La bibliothèque libre.
Le texte de cette page a été corrigé et est conforme au fac-similé.
LIVRE DEUXIÈME

LA BATAILLE

CHAPITRE PREMIER


Supposons, vers 1815, un amateur sollicité par quelque étranger de lui faire connaître les principaux peintres de la France[1]. Des noms familiers lui seraient d’abord venus aux lèvres : celui de David, le premier ; puis il aurait cité Guérin, Girodet, Gros et Gérard, attribuant à chacun de ces artistes, selon ses préférences, une place plus ou moins éminente. Il n’aurait pas oublié Prudhon dont il aurait caractérisé le génie et l’isolement[2]. Après cette phalange d’élite, il se serait recueilli, aurait hésité quelques instants, et d’autres héros de moindre notoriété lui seraient revenus à la mémoire : il aurait énuméré, un peu au hasard, Vincent, Régnault, Lethière, Meynier, Hennequin, Paulin Guérin, Granger, Carle Vernet, Isabey le miniaturiste, Bidault le paysagiste ou Berlin. Il est à présumer qu’il aurait oublié Géricault exposant de 1812 et de 1814. Quant à Ingres, il n’en aurait parlé que pour déplorer les hérésies esthétiques où celui-ci consumait son talent.

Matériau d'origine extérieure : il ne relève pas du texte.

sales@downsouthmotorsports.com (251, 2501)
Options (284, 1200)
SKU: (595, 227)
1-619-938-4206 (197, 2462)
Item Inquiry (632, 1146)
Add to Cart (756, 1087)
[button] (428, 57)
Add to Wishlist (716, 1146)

Ce dénombrement se serait, sans aucun doute, terminé par un couplet à la

  1. Voir, par exemple, la liste dressée par le Mercure de France, oct. 1815. — Consulter aussi la liste dressée en 1800 par l’expert Lebrun pour Lucien Bonaparte (Nouvelles Archives de l’Art français, tome I, P. 431).
  2. Casimir Delavigne, dans la seconde Messénienne, énumérant les tableaux les plus célèbres de l’École, cite Jaffa (Gros), Austerlitz (Gérard), Didon (Guérin), Eudymion (Girodet), La Justice (Prudbon) et Léonidas (David).